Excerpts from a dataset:

***

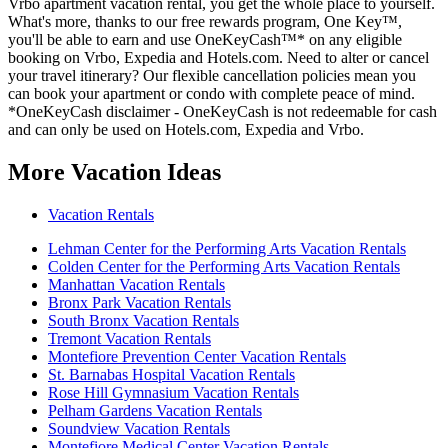
Vrbo apartment vacation rental, you get the whole place to yourself.
What's more, thanks to our free rewards program, One Key™,
you'll be able to earn and use OneKeyCash™* on any eligible
booking on Vrbo, Expedia and Hotels.com. Need to alter or cancel
your travel itinerary? Our flexible cancellation policies mean you
can book your apartment or condo with complete peace of mind.
*OneKeyCash disclaimer - OneKeyCash is not redeemable for cash
and can only be used on Hotels.com, Expedia and Vrbo.
More Vacation Ideas
Vacation Rentals
Lehman Center for the Performing Arts Vacation Rentals
Colden Center for the Performing Arts Vacation Rentals
Manhattan Vacation Rentals
Bronx Park Vacation Rentals
South Bronx Vacation Rentals
Tremont Vacation Rentals
Montefiore Prevention Center Vacation Rentals
St. Barnabas Hospital Vacation Rentals
Rose Hill Gymnasium Vacation Rentals
Pelham Gardens Vacation Rentals
Soundview Vacation Rentals
Montefiore Medical Center Vacation Rentals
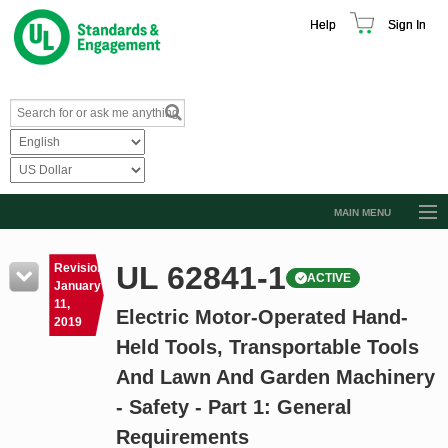
Help
Sign In
MAIN MENU
Browse Catalog
UL 62841-1
Revision
ACTIVE
Resources
January
11,
Electric Motor-Operated Hand-
Product Glossary
2019
Held Tools, Transportable Tools
Learn
And Lawn And Garden Machinery
Standard Activity Report
- Safety - Part 1: General
Request a Quote
Requirements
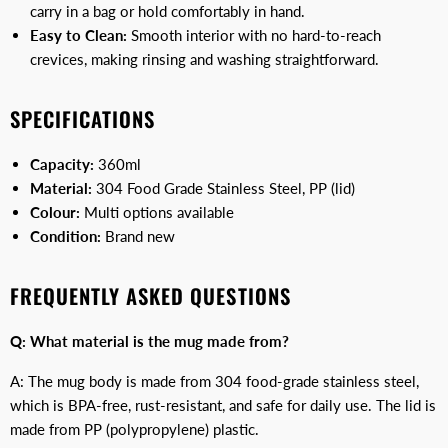
carry in a bag or hold comfortably in hand.
Easy to Clean:
Smooth interior with no hard-to-reach
crevices, making rinsing and washing straightforward.
SPECIFICATIONS
Capacity:
360ml
Material:
304 Food Grade Stainless Steel, PP (lid)
Colour:
Multi options available
Condition:
Brand new
FREQUENTLY ASKED QUESTIONS
Q: What material is the mug made from?
A: The mug body is made from 304 food-grade stainless steel,
which is BPA-free, rust-resistant, and safe for daily use. The lid is
made from PP (polypropylene) plastic.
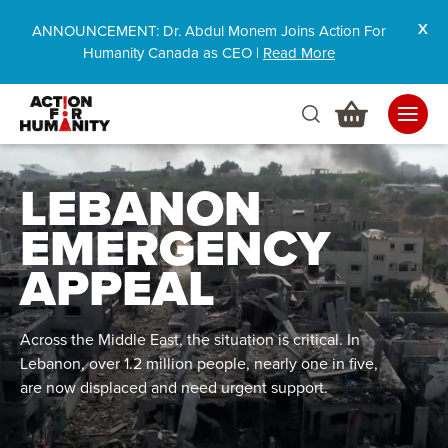
ANNOUNCEMENT: Dr. Abdul Monem Joins Action For
Humanity Canada as CEO |
Read More
LEBANON
EMERGENCY
APPEAL
Across the Middle East, the situation is critical. In
Lebanon, over 1.2 million people, nearly one in five,
are now displaced and need urgent support.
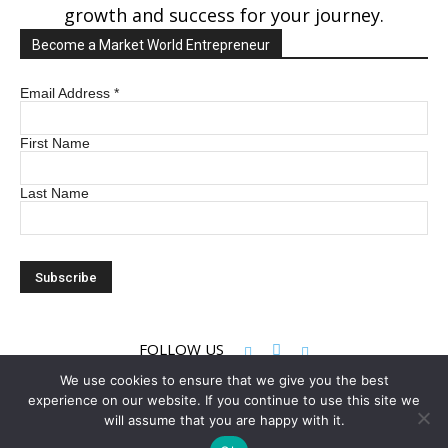
growth and success for your journey.
Become a Market World Entrepreneur
Email Address
*
First Name
Last Name
FOLLOW US
We use cookies to ensure that we give you the best
experience on our website. If you continue to use this site we
© 2022 Market World LLC. All rights reserved
will assume that you are happy with it.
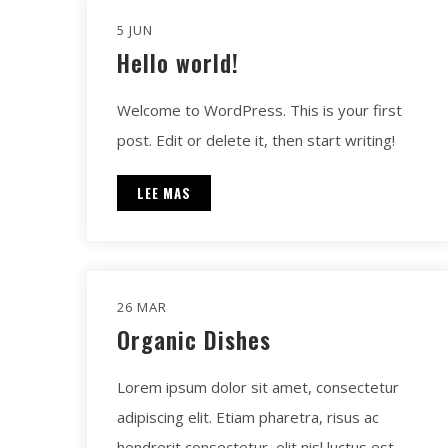
5 JUN
Hello world!
Welcome to WordPress. This is your first
post. Edit or delete it, then start writing!
LEE MAS
26 MAR
Organic Dishes
Lorem ipsum dolor sit amet, consectetur
adipiscing elit. Etiam pharetra, risus ac
hendrerit consectetur, elit nisl luctus est.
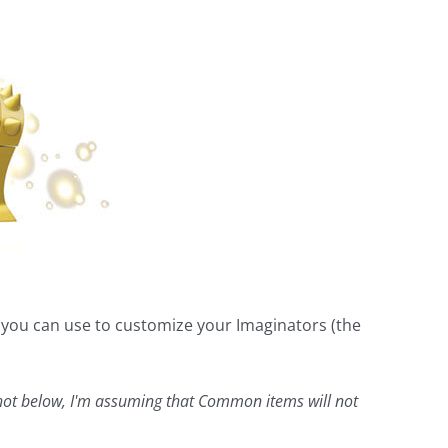
t you can use to customize your Imaginators (the
hot below, I'm assuming that Common items will not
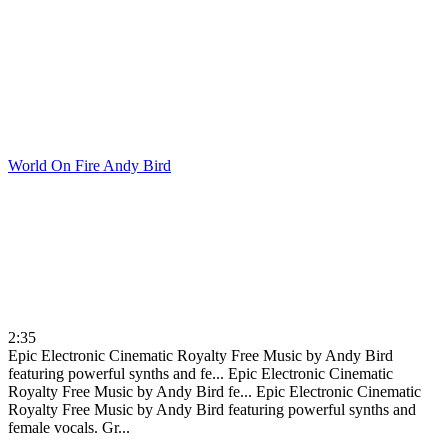
World On Fire
Andy Bird
2:35
Epic Electronic Cinematic Royalty Free Music by Andy Bird
featuring powerful synths and fe...
Epic Electronic Cinematic
Royalty Free Music by Andy Bird fe...
Epic Electronic Cinematic
Royalty Free Music by Andy Bird featuring powerful synths and
female vocals. Gr...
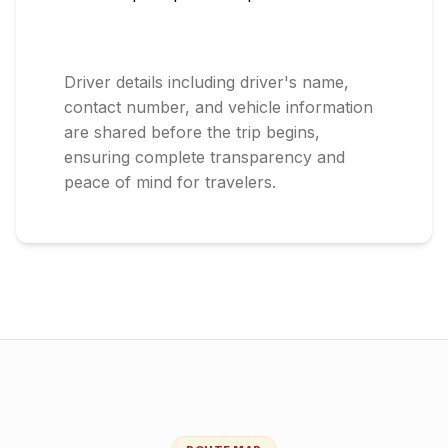
Driver details including driver's name,
contact number, and vehicle information
are shared before the trip begins,
ensuring complete transparency and
peace of mind for travelers.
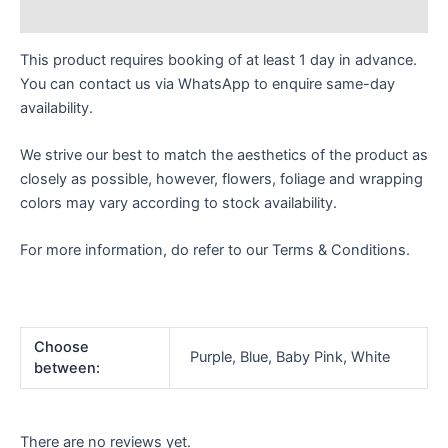
Reviews (0)
This product requires booking of at least 1 day in advance.
You can contact us via WhatsApp to enquire same-day
availability.
We strive our best to match the aesthetics of the product as
closely as possible, however, flowers, foliage and wrapping
colors may vary according to stock availability.
For more information, do refer to our Terms & Conditions.
Choose
Purple, Blue, Baby Pink, White
between:
There are no reviews yet.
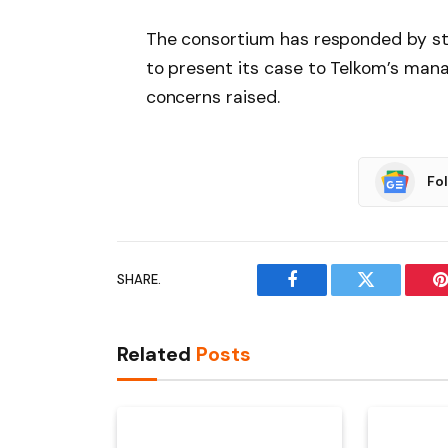
The consortium has responded by sta
to present its case to Telkom’s ma
concerns raised.
Fo
SHARE.
Facebook
Twitter
P
Related
Posts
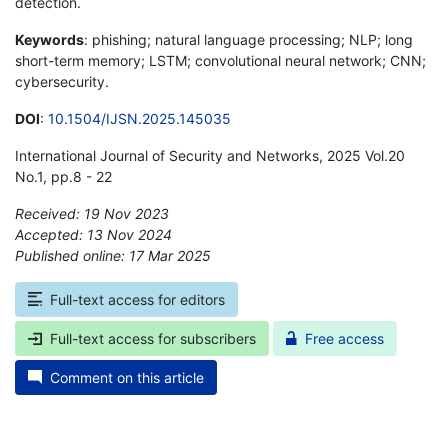
detection.
Keywords
: phishing; natural language processing; NLP; long
short-term memory; LSTM; convolutional neural network; CNN;
cybersecurity.
DOI
:
10.1504/IJSN.2025.145035
International Journal of Security and Networks, 2025 Vol.20
No.1, pp.8 - 22
Received: 19 Nov 2023
Accepted: 13 Nov 2024
Published online: 17 Mar 2025
*
Full-text access for editors
Full-text access for subscribers
Free access
Comment on this article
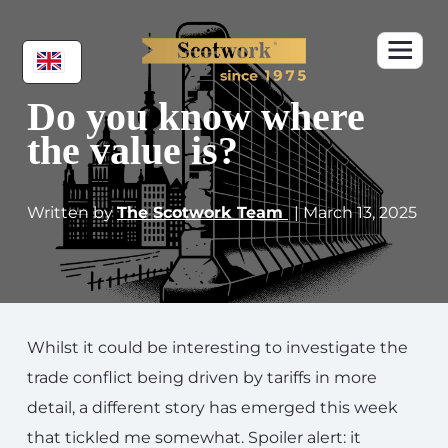
Do you know where
the value is?
Written by
The Scotwork Team
| March 13, 2025
Whilst it could be interesting to investigate the
trade conflict being driven by tariffs in more
detail, a different story has emerged this week
that tickled me somewhat. Spoiler alert: it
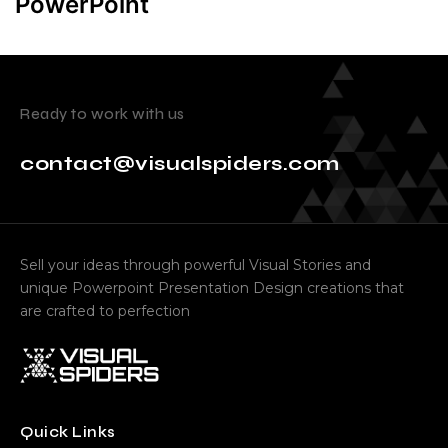
PowerPoint
Ready to work with us
contact@visualspiders.com
Sell your ideas through powerful Visual Stories and
unique Powerpoint Presentation Design creations that
are crafted to perfection
Quick Links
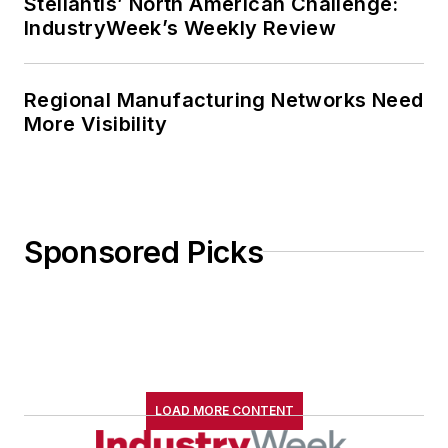
Stellantis’ North American Challenge:
IndustryWeek’s Weekly Review
Regional Manufacturing Networks Need
More Visibility
Sponsored Picks
LOAD MORE CONTENT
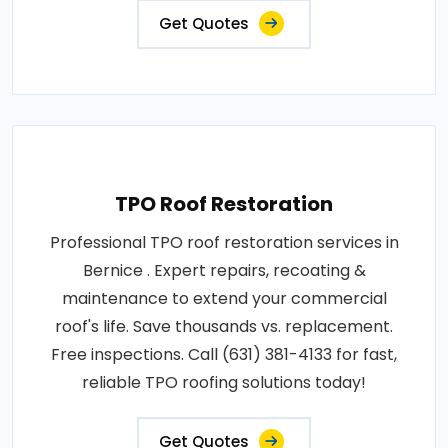
Get Quotes
TPO Roof Restoration
Professional TPO roof restoration services in
Bernice . Expert repairs, recoating &
maintenance to extend your commercial
roof's life. Save thousands vs. replacement.
Free inspections. Call (631) 381-4133 for fast,
reliable TPO roofing solutions today!
Get Quotes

***

**WORK TASK**
Go to the line holding "maintenance to extend your commercial" in the entries above and return it, along with every line after it, exactly as written.

**SOLVED PROBLEM**
maintenance to extend your commercial
roof's life. Save thousands vs. replacement.
Free inspections. Call (631) 381-4133 for fast,
reliable TPO roofing solutions today!
Get Quotes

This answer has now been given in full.